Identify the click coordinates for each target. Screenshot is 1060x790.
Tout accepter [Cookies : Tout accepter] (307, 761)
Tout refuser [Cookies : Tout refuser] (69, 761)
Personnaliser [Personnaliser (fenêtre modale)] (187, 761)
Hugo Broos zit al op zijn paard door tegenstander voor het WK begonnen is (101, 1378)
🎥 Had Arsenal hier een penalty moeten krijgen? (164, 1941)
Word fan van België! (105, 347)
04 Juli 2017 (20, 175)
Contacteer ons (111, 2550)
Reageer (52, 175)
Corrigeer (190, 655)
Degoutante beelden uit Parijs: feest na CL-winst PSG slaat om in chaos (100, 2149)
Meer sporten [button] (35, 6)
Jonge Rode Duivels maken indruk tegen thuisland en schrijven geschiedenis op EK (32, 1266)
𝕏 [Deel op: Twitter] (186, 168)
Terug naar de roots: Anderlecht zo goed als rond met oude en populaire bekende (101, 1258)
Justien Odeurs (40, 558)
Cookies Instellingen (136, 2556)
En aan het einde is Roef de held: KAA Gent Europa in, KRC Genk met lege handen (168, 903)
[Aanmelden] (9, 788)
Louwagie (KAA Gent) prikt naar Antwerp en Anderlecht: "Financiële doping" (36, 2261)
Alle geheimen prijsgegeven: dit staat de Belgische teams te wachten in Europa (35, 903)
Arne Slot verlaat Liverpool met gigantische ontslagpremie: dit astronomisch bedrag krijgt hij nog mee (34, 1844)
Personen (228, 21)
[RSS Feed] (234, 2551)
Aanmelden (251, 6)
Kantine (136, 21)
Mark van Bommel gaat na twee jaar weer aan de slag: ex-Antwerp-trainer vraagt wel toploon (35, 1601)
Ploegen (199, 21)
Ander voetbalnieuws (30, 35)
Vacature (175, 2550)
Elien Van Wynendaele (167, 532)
_ _ _ _
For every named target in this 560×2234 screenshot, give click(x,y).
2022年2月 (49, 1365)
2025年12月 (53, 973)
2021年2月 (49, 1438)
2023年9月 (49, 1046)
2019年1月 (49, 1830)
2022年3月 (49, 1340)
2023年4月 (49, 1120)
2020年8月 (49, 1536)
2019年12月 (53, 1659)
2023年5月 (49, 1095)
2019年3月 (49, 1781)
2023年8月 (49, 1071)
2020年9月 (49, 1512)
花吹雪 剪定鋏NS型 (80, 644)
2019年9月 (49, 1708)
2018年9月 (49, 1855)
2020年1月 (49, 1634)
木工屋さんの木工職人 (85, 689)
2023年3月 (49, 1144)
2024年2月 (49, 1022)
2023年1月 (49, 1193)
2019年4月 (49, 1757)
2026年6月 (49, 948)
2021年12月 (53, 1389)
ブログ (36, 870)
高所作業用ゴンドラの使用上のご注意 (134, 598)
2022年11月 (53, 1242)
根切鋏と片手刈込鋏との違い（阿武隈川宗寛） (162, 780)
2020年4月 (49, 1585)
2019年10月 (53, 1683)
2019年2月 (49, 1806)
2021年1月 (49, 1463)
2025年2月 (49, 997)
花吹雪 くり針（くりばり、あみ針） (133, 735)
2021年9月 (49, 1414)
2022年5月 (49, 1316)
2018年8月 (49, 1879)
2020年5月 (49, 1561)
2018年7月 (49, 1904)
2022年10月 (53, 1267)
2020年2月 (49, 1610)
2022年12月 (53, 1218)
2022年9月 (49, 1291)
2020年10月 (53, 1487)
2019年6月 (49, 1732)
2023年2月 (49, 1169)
_ _ _ _
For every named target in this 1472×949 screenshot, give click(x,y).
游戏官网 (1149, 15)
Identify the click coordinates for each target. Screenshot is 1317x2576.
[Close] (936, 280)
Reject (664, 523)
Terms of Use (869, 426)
_ _ _ _
• Work request: Within the material above, copy exactly the lines from the line that holds "Tout refuser [Cookies" up to and including the line that holds "Corrigeer (190, 655)".

• Response for this exercise:
Tout refuser [Cookies : Tout refuser] (69, 761)
Personnaliser [Personnaliser (fenêtre modale)] (187, 761)
Hugo Broos zit al op zijn paard door tegenstander voor het WK begonnen is (101, 1378)
🎥 Had Arsenal hier een penalty moeten krijgen? (164, 1941)
Word fan van België! (105, 347)
04 Juli 2017 (20, 175)
Contacteer ons (111, 2550)
Reageer (52, 175)
Corrigeer (190, 655)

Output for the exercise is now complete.